We have to preface this by stating that we are not lawyers, and this does not constitute legal advice. Consult your lawyers in the jurisdiction you operate for full awareness of the legal ramifications of using third-party reviews based on your situation.
Based on our research there are no legal ramifications of using review data. Review data equates to facts/information/ideas, which are not protectable under U.S. copyright law.
In addition, in the 2017 case LinkedIn v. HiQ, a judge effectively made it legal to scrape publicly available information:
On August 14, 2017, the Court granted hiQ’s request and issued a preliminary injunction preventing LinkedIn from interfering with hiQ’s scraping of data from public LinkedIn profiles. In a quite thorough decision, Judge Edward M. Chen questioned whether the automated scraping of publicly available data from public-facing websites would violate the CFAA, regardless of the website’s user agreement
Furthermore, a district court in Washington, D.C. recently ruled that using automated tools to access publicly available information on the open web is not a computer crime—even when a website bans automated access in its terms of service.

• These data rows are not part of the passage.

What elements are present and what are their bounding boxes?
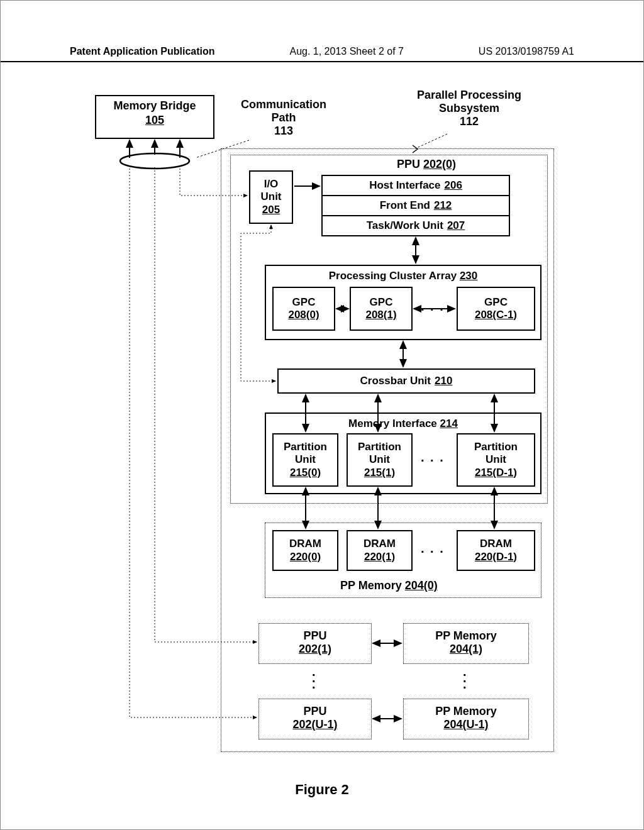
part0-t2: Unit (295, 453, 316, 466)
dram0-box: DRAM 220(0) (272, 530, 338, 571)
gpcC-ref: 208(C-1) (475, 309, 517, 321)
part0-box: Partition Unit 215(0) (272, 433, 338, 487)
ppu0-label: PPU 202(0) (397, 158, 456, 171)
dram1-box: DRAM 220(1) (347, 530, 413, 571)
gpc0-ref: 208(0) (288, 309, 319, 321)
page-header: Patent Application Publication Aug. 1, 2… (1, 46, 643, 62)
part0-ref: 215(0) (290, 467, 321, 479)
pp-mem0-label: PP Memory 204(0) (340, 579, 438, 592)
ppu1-text: PPU (303, 629, 326, 642)
svg-line-5 (416, 134, 447, 148)
comm-path-ref: 113 (274, 124, 293, 137)
front-end-box: Front End 212 (321, 195, 510, 216)
io-unit-t1: I/O (264, 178, 279, 191)
header-mid: Aug. 1, 2013 Sheet 2 of 7 (289, 46, 403, 57)
front-end-text: Front End (380, 199, 430, 212)
pp-memU-text: PP Memory (435, 705, 497, 717)
crossbar-ref: 210 (435, 375, 452, 387)
ppu1-label: PPU 202(1) (258, 629, 372, 656)
gpc1-box: GPC 208(1) (350, 287, 413, 331)
dram1-t: DRAM (364, 538, 396, 550)
crossbar-text: Crossbar Unit (360, 375, 431, 387)
pca-ref: 230 (460, 270, 477, 282)
crossbar-box: Crossbar Unit 210 (277, 368, 535, 394)
ppu-vdots: ... (312, 668, 316, 687)
dramD-ref: 220(D-1) (475, 551, 517, 563)
dramD-t: DRAM (480, 538, 512, 550)
comm-path-label: Communication Path 113 (230, 98, 337, 138)
page: Patent Application Publication Aug. 1, 2… (0, 0, 644, 830)
pp-memU-label: PP Memory 204(U-1) (403, 705, 529, 731)
part-ellipsis: · · · (421, 453, 445, 468)
part1-t2: Unit (369, 453, 390, 466)
ppu1-ref: 202(1) (299, 643, 331, 655)
front-end-ref: 212 (434, 199, 452, 212)
gpc0-t: GPC (292, 296, 316, 309)
pp-mem0-text: PP Memory (340, 579, 402, 592)
memory-bridge-label: Memory Bridge (113, 99, 196, 112)
pp-mem1-text: PP Memory (435, 629, 497, 642)
comm-path-text2: Path (271, 111, 296, 124)
dramD-box: DRAM 220(D-1) (457, 530, 535, 571)
diagram-canvas: Memory Bridge 105 Communication Path 113… (82, 95, 560, 774)
gpcC-box: GPC 208(C-1) (457, 287, 535, 331)
mem-if-title: Memory Interface 214 (348, 418, 458, 430)
partD-ref: 215(D-1) (475, 467, 517, 479)
part1-t1: Partition (358, 441, 401, 453)
mem-if-ref: 214 (440, 418, 458, 429)
mem-if-text: Memory Interface (348, 418, 437, 429)
gpc0-box: GPC 208(0) (272, 287, 335, 331)
pca-text: Processing Cluster Array (329, 270, 457, 282)
gpc1-ref: 208(1) (365, 309, 396, 321)
header-left: Patent Application Publication (70, 46, 215, 57)
host-if-text: Host Interface (369, 179, 440, 192)
partD-t2: Unit (486, 453, 506, 466)
partD-box: Partition Unit 215(D-1) (457, 433, 535, 487)
pps-label: Parallel Processing Subsystem 112 (397, 89, 541, 128)
gpc1-t: GPC (370, 296, 393, 309)
dram-ellipsis: · · · (421, 545, 445, 559)
gpcC-t: GPC (484, 296, 508, 309)
task-work-box: Task/Work Unit 207 (321, 215, 510, 236)
part0-t1: Partition (284, 441, 327, 453)
ppmem-vdots: ... (463, 668, 467, 687)
ppuU-text: PPU (303, 705, 326, 717)
svg-point-0 (120, 153, 189, 169)
partD-t1: Partition (474, 441, 518, 453)
dram1-ref: 220(1) (364, 551, 395, 563)
pp-mem1-ref: 204(1) (450, 643, 482, 655)
ppu0-ref: 202(0) (423, 158, 456, 170)
dram0-ref: 220(0) (290, 551, 321, 563)
pp-mem0-ref: 204(0) (405, 579, 438, 592)
figure-caption: Figure 2 (1, 782, 643, 798)
pp-mem1-label: PP Memory 204(1) (403, 629, 529, 656)
io-unit-box: I/O Unit 205 (249, 170, 293, 224)
part1-box: Partition Unit 215(1) (347, 433, 413, 487)
ppuU-ref: 202(U-1) (292, 718, 337, 731)
pca-title: Processing Cluster Array 230 (329, 270, 478, 282)
pp-memU-ref: 204(U-1) (443, 718, 488, 731)
host-if-ref: 206 (445, 179, 462, 192)
dram0-t: DRAM (289, 538, 321, 550)
task-work-ref: 207 (447, 219, 465, 232)
memory-bridge-box: Memory Bridge 105 (95, 95, 214, 139)
comm-path-text1: Communication (241, 98, 326, 111)
gpc-ellipsis: · · · (421, 302, 445, 317)
io-unit-t2: Unit (260, 191, 281, 203)
host-interface-box: Host Interface 206 (321, 175, 510, 196)
part1-ref: 215(1) (364, 467, 395, 479)
pps-text2: Subsystem (439, 102, 499, 114)
memory-bridge-ref: 105 (145, 114, 164, 126)
pps-text1: Parallel Processing (417, 89, 521, 101)
pps-ref: 112 (460, 115, 479, 128)
ppu0-text: PPU (397, 158, 420, 170)
header-right: US 2013/0198759 A1 (479, 46, 574, 57)
ppuU-label: PPU 202(U-1) (258, 705, 372, 731)
task-work-text: Task/Work Unit (367, 219, 443, 232)
io-unit-ref: 205 (262, 204, 280, 216)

As additional credence to the above points, consider that the many industries rely heavily on web scraping, including the online SEO industry which scrapes Google and other search engine search result pages. Companies like Moz (founded 2004, 300+ employees) and SEMRush (founded 2008, 600+ employees) provide data directly from scraping, and have been operating for over 10 years.
For additional information, please refer to the many online discussions, blog posts and news articles about this subject which can be found in search results.